BERKELEY - Quando os Estados Unidos e seus parceiros do G7 impuseram sanções ao banco central da Rússia e proibiram as instituições financeiras ocidentais de fazer negócios com contrapartes russas, comentaristas alertaram para mudanças de longo alcance na ordem monetária e financeira global. Outros países viram essas sanções como mais um passo no “armamento” das finanças do Ocidente. Temendo que também eles possam ser alvo de sanções um dia, governos e bancos centrais reduziriam sua dependência do dólar, dos bancos dos EUA e da Society for Worldwide Interbank Financial Telecommunication (Sociedade para a Telecomunicação Financeira Interbancária Mundial - SWIFT, na sigla em inglês), dominada pelos EUA.

A China seria o principal beneficiário, prosseguiram estas previsões. Até agora, a China tem procurado se manter alheia à disputa entre a Rússia e o Ocidente. O país asiático tem um grande sistema bancário. Criou um sistema de pagamentos interbancários transfronteiriços para facilitar a liquidação de renminbi e fornecer uma alternativa ao Fedwire e ao Sistema de Pagamentos Interbancários Casa de Compensação(Clearing House Interbank Payments System - CHIPS), por meio dos quais pagamentos em dólares são feitos.
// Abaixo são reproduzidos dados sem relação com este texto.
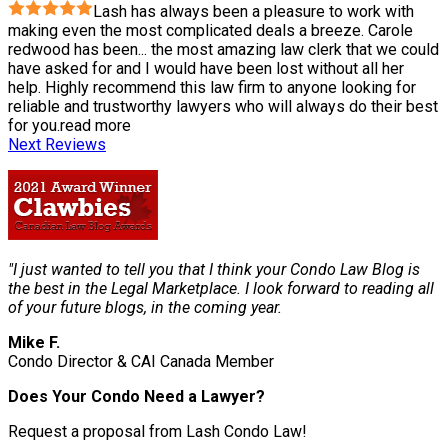
Lash has always been a pleasure to work with
making even the most complicated deals a breeze. Carole
redwood has been
...
the most amazing law clerk that we could
have asked for and I would have been lost without all her
help. Highly recommend this law firm to anyone looking for
reliable and trustworthy lawyers who will always do their best
for you.
read more
Next Reviews
"I just wanted to tell you that I think your Condo Law Blog is
the best in the Legal Marketplace. I look forward to reading all
of your future blogs, in the coming year.
Mike F.
Condo Director & CAI Canada Member
Does Your Condo Need a Lawyer?
Request a proposal from Lash Condo Law!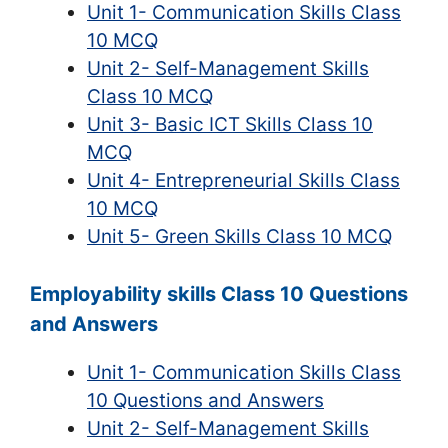
Unit 1- Communication Skills Class
10 MCQ
Unit 2- Self-Management Skills
Class 10 MCQ
Unit 3- Basic ICT Skills Class 10
MCQ
Unit 4- Entrepreneurial Skills Class
10 MCQ
Unit 5- Green Skills Class 10 MCQ
Employability skills Class 10 Questions
and Answers
Unit 1- Communication Skills Class
10 Questions and Answers
Unit 2- Self-Management Skills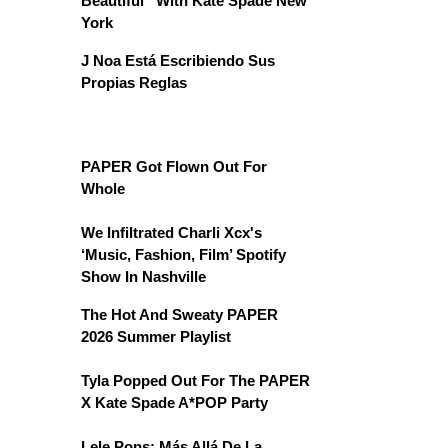
Beautiful” With Kate Spade New
York
J Noa Está Escribiendo Sus
Propias Reglas
PAPER Got Flown Out For
Whole
We Infiltrated Charli Xcx's
‘Music, Fashion, Film’ Spotify
Show In Nashville
The Hot And Sweaty PAPER
2026 Summer Playlist
Tyla Popped Out For The PAPER
X Kate Spade A*POP Party
Lele Pons: Más Allá De La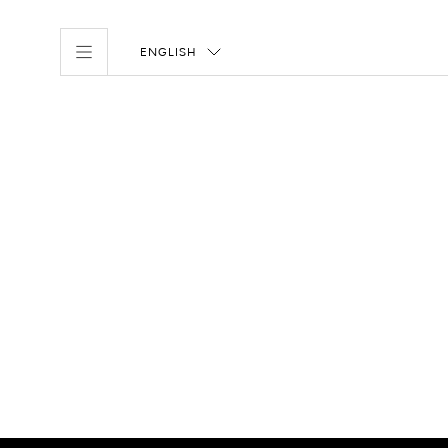
ENGLISH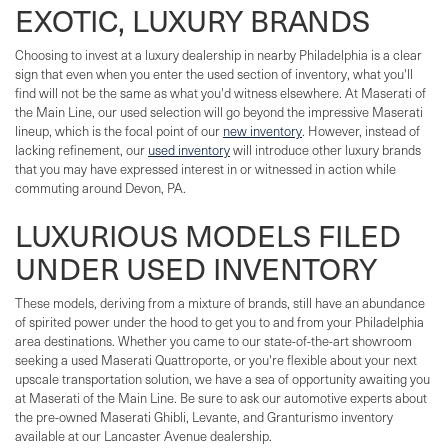
EXOTIC, LUXURY BRANDS
Choosing to invest at a luxury dealership in nearby Philadelphia is a clear
sign that even when you enter the used section of inventory, what you'll
find will not be the same as what you'd witness elsewhere. At Maserati of
the Main Line, our used selection will go beyond the impressive Maserati
lineup, which is the focal point of our
new inventory
. However, instead of
lacking refinement, our
used inventory
will introduce other luxury brands
that you may have expressed interest in or witnessed in action while
commuting around Devon, PA.
LUXURIOUS MODELS FILED
UNDER USED INVENTORY
These models, deriving from a mixture of brands, still have an abundance
of spirited power under the hood to get you to and from your Philadelphia
area destinations. Whether you came to our state-of-the-art showroom
seeking a used Maserati Quattroporte, or you're flexible about your next
upscale transportation solution, we have a sea of opportunity awaiting you
at Maserati of the Main Line. Be sure to ask our automotive experts about
the pre-owned Maserati Ghibli, Levante, and Granturismo inventory
available at our Lancaster Avenue dealership.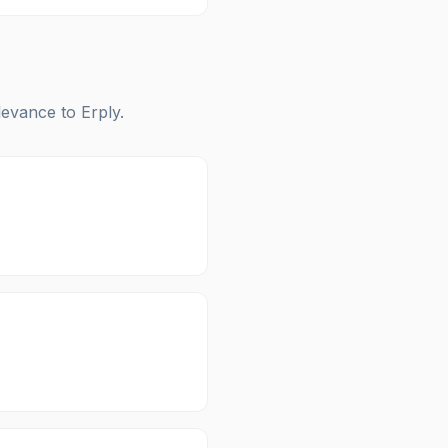
elevance to
Erply
.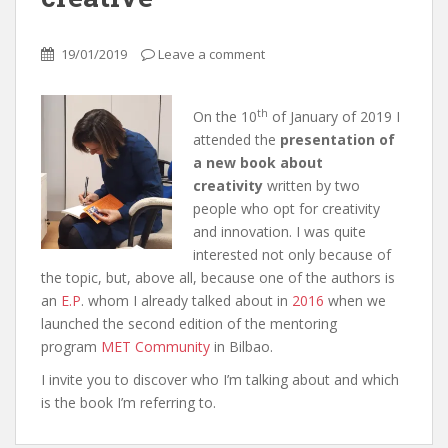
19/01/2019
Leave a comment
th
On the 10
of January of 2019 I
attended the
presentation of
a new book about
creativity
written by two
people who opt for creativity
and innovation. I was quite
interested not only because of
the topic, but, above all, because one of the authors is
an
E.P
. whom I already talked about in
2016
when we
launched the second edition of the mentoring
program
MET Community
in Bilbao.
I invite you to discover who I’m talking about and which
is the book I’m referring to.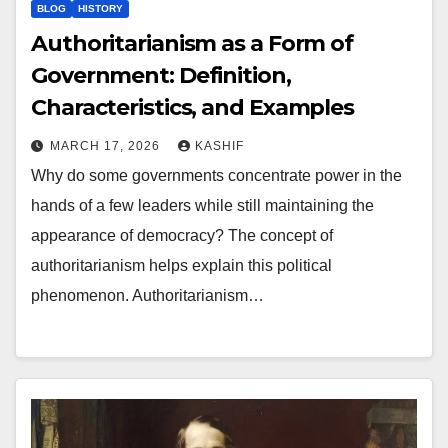
BLOG
HISTORY
Authoritarianism as a Form of
Government: Definition,
Characteristics, and Examples
MARCH 17, 2026
KASHIF
Why do some governments concentrate power in the
hands of a few leaders while still maintaining the
appearance of democracy? The concept of
authoritarianism helps explain this political
phenomenon. Authoritarianism…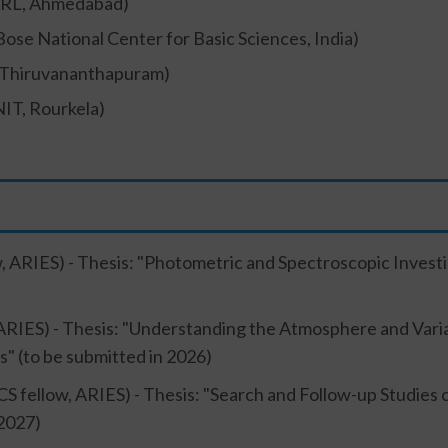
RL, Ahmedabad)
 Bose National Center for Basic Sciences, India)
, Thiruvananthapuram)
NIT, Rourkela)
, ARIES) - Thesis: "Photometric and Spectroscopic Investiga
ARIES) - Thesis: "Understanding the Atmosphere and Variab
s" (to be submitted in 2026)
S fellow, ARIES) - Thesis: "Search and Follow-up Studies
 2027)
A Rússia já aceita renminbi no pagamento total de 14% das suas exportações. Seu fundo soberano detém US$ 45 bilhões em títulos e depósitos em renminbi, e as empresas russas emitiram US$ 7 bilhões em títulos denominados em renminbi no ano passado.

Dadas as circunstâncias da Rússia, nada disto deveria ser uma surpresa. Mas será que outros países também vão nessa direção? Quando o presidente Xi Jinping visitou a Arábia Saudita no fim do ano passado, houve conversas sobre os sauditas receberem o pagamento das suas exportações de petróleo em renminbi. A China concluiu recentemente acordos de compensação de renminbi com o Paquistão, a Argentina e o Brasil. No mês passado, o Banco Central do Iraque anunciou um plano para permitir a liquidação direta de renminbi para o comércio com a China.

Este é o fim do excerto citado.